There are also some possible futures in front of me that would make continuing the blog difficult. I will probably need to go back to school if I don't want to work low-paying jobs the rest of my life. Law school is a possibility, but if I did that, law school would become my life, and I can't see finding the time to keep this blog up. I've been volunteering lately for the
Immigrant Worker Project, tutoring in English. When I went in there to meet them, I spoke with the head of the IWP, who is a lawyer with the stereotypical piles of cases on his desk, working overtime lately to just try to get the government to follow basic due process with his clients. If my purpose in life isn't to write the great philosophical-satirical spy novel, helping people to keep working and keep living their lives isn't a bad alternative. I've been working at improving my Spanish (and quickly forgetting my Korean, which, sadly, I think has no future in my life) in order to be of more use to them.
If not law school, I probably need to learn something else. There's a small chance, I guess, that I could try to finish my Ph.D. in English at Kent State and use that knowledge here on the blog, but that chance seems remote. Much like that chance that I'll ever find I have some actual special purpose in life.

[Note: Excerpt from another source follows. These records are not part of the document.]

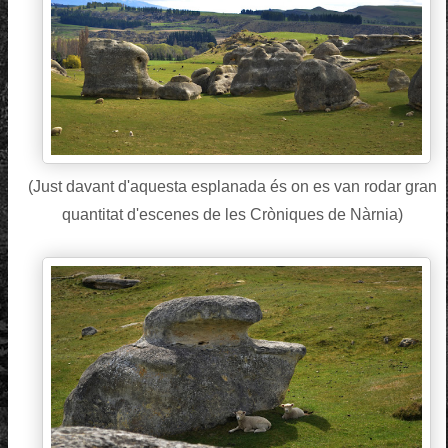
(Just davant d'aquesta esplanada és on es van rodar gran
quantitat d'escenes de les Cròniques de Nàrnia)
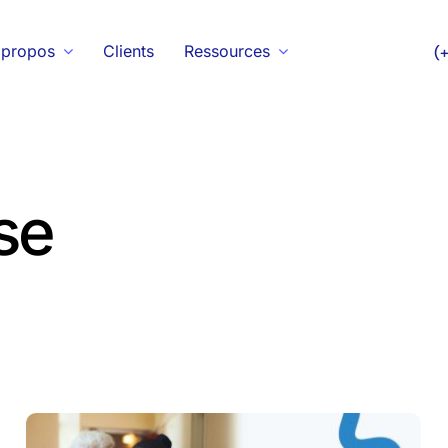
 propos
Clients
Ressources
(
se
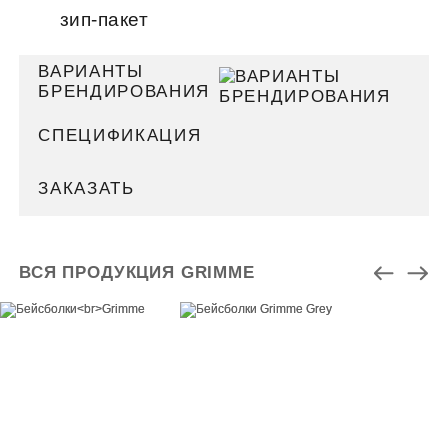
зип-пакет
ВАРИАНТЫ
БРЕНДИРОВАНИЯ
СПЕЦИФИКАЦИЯ
ЗАКАЗАТЬ
ВСЯ ПРОДУКЦИЯ GRIMME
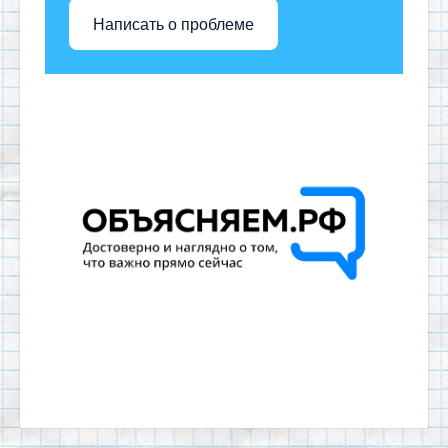
Написать о проблеме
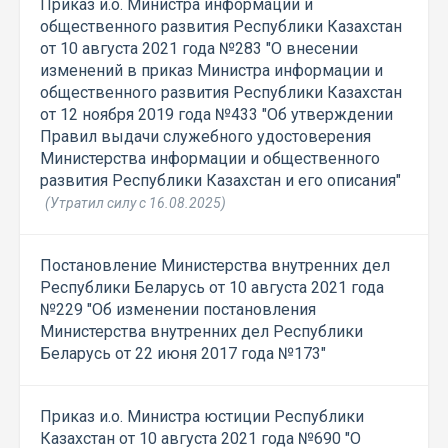
Приказ и.о. Министра информации и
общественного развития Республики Казахстан
от 10 августа 2021 года №283 "О внесении
изменений в приказ Министра информации и
общественного развития Республики Казахстан
от 12 ноября 2019 года №433 "Об утверждении
Правил выдачи служебного удостоверения
Министерства информации и общественного
развития Республики Казахстан и его описания"
(Утратил силу с 16.08.2025)
Постановление Министерства внутренних дел
Республики Беларусь от 10 августа 2021 года
№229 "Об изменении постановления
Министерства внутренних дел Республики
Беларусь от 22 июня 2017 года №173"
Приказ и.о. Министра юстиции Республики
Казахстан от 10 августа 2021 года №690 "О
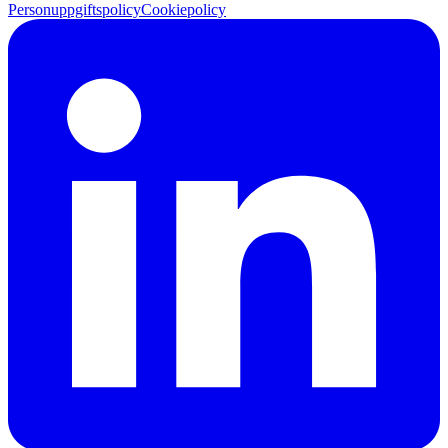
Personuppgiftspolicy
Cookiepolicy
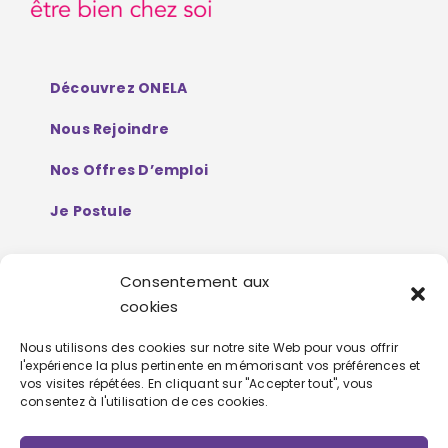
Découvrez ONELA
Nous Rejoindre
Nos Offres D’emploi
Je Postule
Consentement aux
Mentions Légales
cookies
Politique De Protection De Données
Nous utilisons des cookies sur notre site Web pour vous offrir
l'expérience la plus pertinente en mémorisant vos préférences et
Personnelles
vos visites répétées. En cliquant sur "Accepter tout", vous
consentez à l'utilisation de ces cookies.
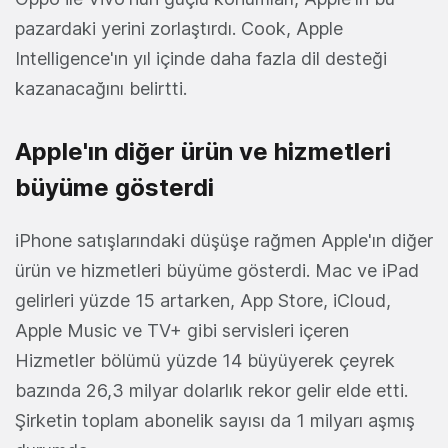
pazardaki yerini zorlaştırdı. Cook, Apple
Intelligence'ın yıl içinde daha fazla dil desteği
kazanacağını belirtti.
Apple'ın diğer ürün ve hizmetleri
büyüme gösterdi
iPhone satışlarındaki düşüşe rağmen Apple'ın diğer
ürün ve hizmetleri büyüme gösterdi. Mac ve iPad
gelirleri yüzde 15 artarken, App Store, iCloud,
Apple Music ve TV+ gibi servisleri içeren
Hizmetler bölümü yüzde 14 büyüyerek çeyrek
bazında 26,3 milyar dolarlık rekor gelir elde etti.
Şirketin toplam abonelik sayısı da 1 milyarı aşmış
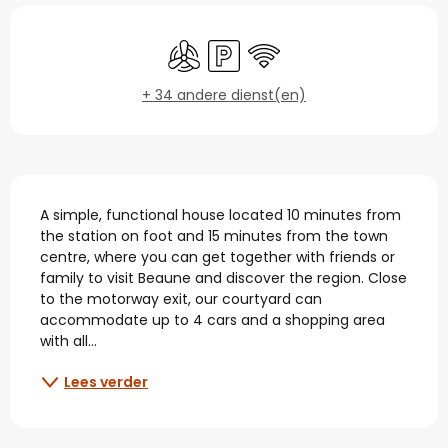
Openingstijden en con
Met airco
Parkeerplaats
Wifi
+ 34 andere dienst(en)
Beschrijving
A simple, functional house located 10 minutes from 
the station on foot and 15 minutes from the town 
centre, where you can get together with friends or 
family to visit Beaune and discover the region. Close 
to the motorway exit, our courtyard can 
accommodate up to 4 cars and a shopping area 
with all...
Lees verder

I recently heard Michael Lewis on a podcast talking about his book Who is Government? He had so much belief in the power of stories to change the world. He said it doesn't seem like there is change for the longest time, and then suddenly there is a whole lot of change at once. I don't know if I believe that, or if that's just something that people who traffic in stories tell themselves to feel better. It's certainly hard to explain the direction the world seems to be headed when there are all these great stories. If the problem isn't the stories, but the readings that given interpretive communities give to those stories, then I've been happy to try to improve the interpretive communities I am a part of. My optimism about the world varies wildly from day to day and month to month, which is why my willingness to throw myself into the blog and writing also varies along with it. Right now, it seems like maybe it's time to close the literary chapter while I'm closing other ones and worry about taking care of my family and tending my own garden. We'll see how I feel in the fall when BASS comes out again, this time under a new editor.
For today, though, I didn't want the silence of bewilderment to be the last word on this blog. Consider this my contribution, pointless as it is, on this day when so many are pushing back against the possibility of kings here in America.
I'm on your side and wish you the best whatever you decide to do next. I don't think it even needs to be said that I hope you continue with blogging, at least with BASS, since I have learned a lot from you and I enjoy the company.